# BRIEF:
How do the records below read from their first line through the line containing "NORTH CAROLINA LOCAL"? Write those lines out exactly.

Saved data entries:

==================================================

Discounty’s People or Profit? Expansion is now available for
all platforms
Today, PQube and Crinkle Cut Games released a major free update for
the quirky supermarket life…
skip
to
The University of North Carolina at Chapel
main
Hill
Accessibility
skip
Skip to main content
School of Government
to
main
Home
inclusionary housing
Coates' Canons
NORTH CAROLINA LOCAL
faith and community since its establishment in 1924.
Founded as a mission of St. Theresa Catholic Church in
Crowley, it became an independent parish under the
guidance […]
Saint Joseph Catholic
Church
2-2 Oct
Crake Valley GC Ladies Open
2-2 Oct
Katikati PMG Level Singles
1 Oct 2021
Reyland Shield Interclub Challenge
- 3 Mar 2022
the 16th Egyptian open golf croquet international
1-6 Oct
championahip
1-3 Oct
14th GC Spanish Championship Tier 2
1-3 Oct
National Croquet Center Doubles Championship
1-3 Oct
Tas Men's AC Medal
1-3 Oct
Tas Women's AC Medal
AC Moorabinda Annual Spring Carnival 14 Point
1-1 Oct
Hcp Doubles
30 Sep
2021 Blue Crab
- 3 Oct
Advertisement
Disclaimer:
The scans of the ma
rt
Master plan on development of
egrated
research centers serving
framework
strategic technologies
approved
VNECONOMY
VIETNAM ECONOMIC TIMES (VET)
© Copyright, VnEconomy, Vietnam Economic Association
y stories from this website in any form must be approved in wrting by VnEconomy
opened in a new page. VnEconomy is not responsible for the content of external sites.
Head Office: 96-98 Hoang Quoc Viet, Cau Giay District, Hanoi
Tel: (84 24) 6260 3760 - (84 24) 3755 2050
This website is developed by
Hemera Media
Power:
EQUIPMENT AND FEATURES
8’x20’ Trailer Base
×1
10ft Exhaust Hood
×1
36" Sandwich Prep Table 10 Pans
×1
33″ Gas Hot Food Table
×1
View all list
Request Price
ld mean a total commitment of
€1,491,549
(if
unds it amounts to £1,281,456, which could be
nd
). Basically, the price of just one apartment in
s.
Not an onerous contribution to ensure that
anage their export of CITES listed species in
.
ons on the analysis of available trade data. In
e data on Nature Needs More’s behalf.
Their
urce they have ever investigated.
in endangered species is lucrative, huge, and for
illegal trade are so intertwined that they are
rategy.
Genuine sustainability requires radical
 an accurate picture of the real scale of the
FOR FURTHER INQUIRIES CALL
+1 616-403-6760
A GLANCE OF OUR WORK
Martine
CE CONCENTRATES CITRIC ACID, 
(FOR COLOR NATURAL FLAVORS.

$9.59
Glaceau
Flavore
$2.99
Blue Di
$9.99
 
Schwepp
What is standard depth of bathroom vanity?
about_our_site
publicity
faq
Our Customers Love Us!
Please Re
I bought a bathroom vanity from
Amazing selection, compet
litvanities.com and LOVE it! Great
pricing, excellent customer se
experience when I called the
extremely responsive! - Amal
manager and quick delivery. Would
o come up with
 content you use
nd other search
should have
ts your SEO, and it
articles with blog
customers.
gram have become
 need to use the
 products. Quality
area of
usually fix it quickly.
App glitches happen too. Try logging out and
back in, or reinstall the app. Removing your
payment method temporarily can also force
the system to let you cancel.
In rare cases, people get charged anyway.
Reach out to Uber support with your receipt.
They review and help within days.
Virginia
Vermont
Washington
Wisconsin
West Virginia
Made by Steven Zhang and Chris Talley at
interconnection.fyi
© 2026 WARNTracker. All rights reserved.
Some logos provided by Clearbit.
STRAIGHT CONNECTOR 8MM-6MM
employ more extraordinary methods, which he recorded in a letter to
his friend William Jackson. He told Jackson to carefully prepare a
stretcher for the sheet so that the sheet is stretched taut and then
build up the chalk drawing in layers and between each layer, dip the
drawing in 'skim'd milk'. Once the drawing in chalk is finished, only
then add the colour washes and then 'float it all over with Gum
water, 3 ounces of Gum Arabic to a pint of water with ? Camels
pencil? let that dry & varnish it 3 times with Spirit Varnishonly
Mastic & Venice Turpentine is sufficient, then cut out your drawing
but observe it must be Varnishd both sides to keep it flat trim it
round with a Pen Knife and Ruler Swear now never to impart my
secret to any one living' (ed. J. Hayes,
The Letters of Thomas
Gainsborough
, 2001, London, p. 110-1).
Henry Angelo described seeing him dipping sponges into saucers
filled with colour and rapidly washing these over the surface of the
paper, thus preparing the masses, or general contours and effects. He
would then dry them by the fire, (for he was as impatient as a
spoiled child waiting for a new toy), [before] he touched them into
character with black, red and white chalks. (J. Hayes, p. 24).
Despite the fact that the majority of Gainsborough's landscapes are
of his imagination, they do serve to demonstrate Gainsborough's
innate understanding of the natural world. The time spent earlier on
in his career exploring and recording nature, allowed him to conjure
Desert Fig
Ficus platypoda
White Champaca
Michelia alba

==================================================

# TASK RESPONSE:
Discounty’s People or Profit? Expansion is now available for
all platforms
Today, PQube and Crinkle Cut Games released a major free update for
the quirky supermarket life…
skip
to
The University of North Carolina at Chapel
main
Hill
Accessibility
skip
Skip to main content
School of Government
to
main
Home
inclusionary housing
Coates' Canons
NORTH CAROLINA LOCAL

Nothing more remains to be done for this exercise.